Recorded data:
===
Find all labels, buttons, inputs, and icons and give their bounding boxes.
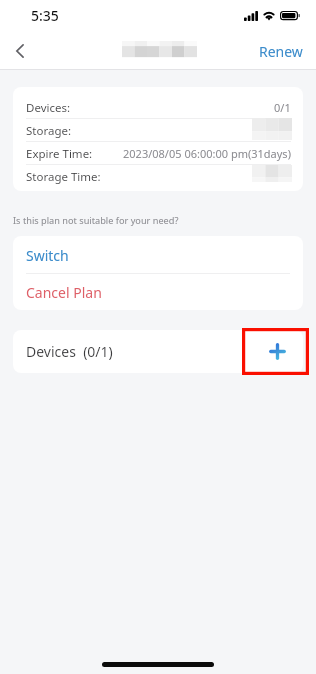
button[interactable]: Cancel Plan (13, 274, 303, 310)
staticText: Storage: (26, 123, 72, 139)
staticText: 5:35 (31, 6, 59, 25)
staticText: Storage Time: (26, 169, 101, 185)
button[interactable]: Back (0, 32, 40, 69)
staticText: Devices: (26, 100, 71, 116)
staticText: Expire Time: (26, 146, 93, 162)
staticText: 2023/08/05 06:00:00 pm(31days) (123, 146, 291, 161)
staticText: Switch (26, 246, 69, 265)
staticText: Cancel Plan (26, 283, 102, 302)
staticText: 0/1 (274, 100, 291, 115)
staticText: Renew (259, 42, 303, 61)
button[interactable]: Renew (0, 32, 316, 69)
button[interactable]: Switch (13, 236, 303, 274)
button[interactable]: Add device (251, 330, 303, 373)
staticText: Devices (0/1) (26, 342, 113, 361)
staticText: Is this plan not suitable for your need? (13, 214, 179, 227)
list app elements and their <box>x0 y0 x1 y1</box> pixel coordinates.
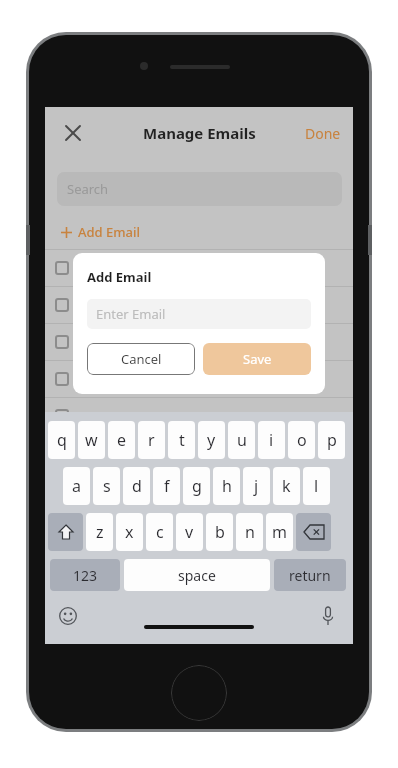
staticText: o <box>297 429 307 451</box>
button[interactable]: Add Email <box>57 219 145 245</box>
staticText: k <box>282 475 291 497</box>
staticText: m <box>272 521 287 543</box>
button[interactable]: j <box>243 467 270 505</box>
button[interactable]: Search <box>57 172 342 206</box>
button[interactable]: e <box>108 421 135 459</box>
button[interactable]: c <box>146 513 173 551</box>
staticText: b <box>215 521 225 543</box>
button[interactable]: b <box>206 513 233 551</box>
staticText: Done <box>305 124 341 143</box>
staticText: Add Email <box>87 268 152 286</box>
button[interactable]: a <box>63 467 90 505</box>
button[interactable]: Save <box>203 343 311 375</box>
staticText: w <box>85 429 98 451</box>
button[interactable]: t <box>168 421 195 459</box>
button[interactable]: u <box>228 421 255 459</box>
button[interactable]: p <box>318 421 345 459</box>
button[interactable]: r <box>138 421 165 459</box>
button[interactable]: i <box>258 421 285 459</box>
button[interactable] <box>45 287 353 323</box>
button[interactable]: l <box>303 467 330 505</box>
staticText: q <box>57 429 67 451</box>
staticText: h <box>222 475 232 497</box>
button[interactable]: Shift <box>48 513 83 551</box>
button[interactable]: v <box>176 513 203 551</box>
button[interactable]: x <box>116 513 143 551</box>
staticText: y <box>207 429 216 451</box>
staticText: a <box>72 475 81 497</box>
staticText: d <box>132 475 142 497</box>
staticText: c <box>156 521 164 543</box>
button[interactable]: d <box>123 467 150 505</box>
button[interactable]: Home <box>171 665 227 721</box>
staticText: u <box>237 429 247 451</box>
button[interactable]: h <box>213 467 240 505</box>
button[interactable]: o <box>288 421 315 459</box>
staticText: space <box>178 566 216 585</box>
button[interactable]: y <box>198 421 225 459</box>
staticText: x <box>125 521 134 543</box>
button[interactable]: Enter Email <box>87 299 311 329</box>
button[interactable]: m <box>266 513 293 551</box>
staticText: Search <box>67 180 109 198</box>
staticText: t <box>179 429 185 451</box>
staticText: s <box>103 475 111 497</box>
staticText: n <box>245 521 255 543</box>
button[interactable]: Close <box>55 115 91 151</box>
staticText: 123 <box>73 566 98 585</box>
button[interactable]: q <box>48 421 75 459</box>
staticText: r <box>148 429 155 451</box>
staticText: e <box>117 429 127 451</box>
button[interactable]: Cancel <box>87 343 195 375</box>
staticText: Enter Email <box>96 305 166 323</box>
button[interactable]: space <box>124 559 270 591</box>
staticText: Add Email <box>78 223 141 241</box>
staticText: f <box>164 475 170 497</box>
button[interactable]: w <box>78 421 105 459</box>
button[interactable]: 123 <box>50 559 120 591</box>
staticText: Manage Emails <box>143 123 256 143</box>
staticText: Save <box>243 350 272 368</box>
button[interactable]: return <box>274 559 346 591</box>
button[interactable]: Emoji <box>55 603 81 629</box>
button[interactable]: n <box>236 513 263 551</box>
staticText: p <box>327 429 337 451</box>
button[interactable]: g <box>183 467 210 505</box>
button[interactable]: Backspace <box>296 513 331 551</box>
staticText: i <box>269 429 274 451</box>
staticText: g <box>192 475 202 497</box>
button[interactable]: k <box>273 467 300 505</box>
staticText: v <box>185 521 194 543</box>
staticText: Cancel <box>121 350 162 368</box>
button[interactable] <box>45 324 353 360</box>
button[interactable]: z <box>86 513 113 551</box>
button[interactable]: s <box>93 467 120 505</box>
button[interactable]: Voice input <box>315 603 341 629</box>
button[interactable]: Done <box>293 116 353 151</box>
staticText: j <box>254 475 259 497</box>
button[interactable] <box>45 398 353 434</box>
button[interactable]: f <box>153 467 180 505</box>
button[interactable] <box>45 361 353 397</box>
button[interactable] <box>45 250 353 286</box>
staticText: z <box>96 521 104 543</box>
staticText: return <box>289 566 331 585</box>
staticText: l <box>314 475 319 497</box>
===
### [What the exercise asks]
Lines holding the word "Switch" are the answer; copy every one from the records above.

### [Answer to the exercise]
staticText: Switch (26, 246, 69, 265)
button[interactable]: Switch (13, 236, 303, 274)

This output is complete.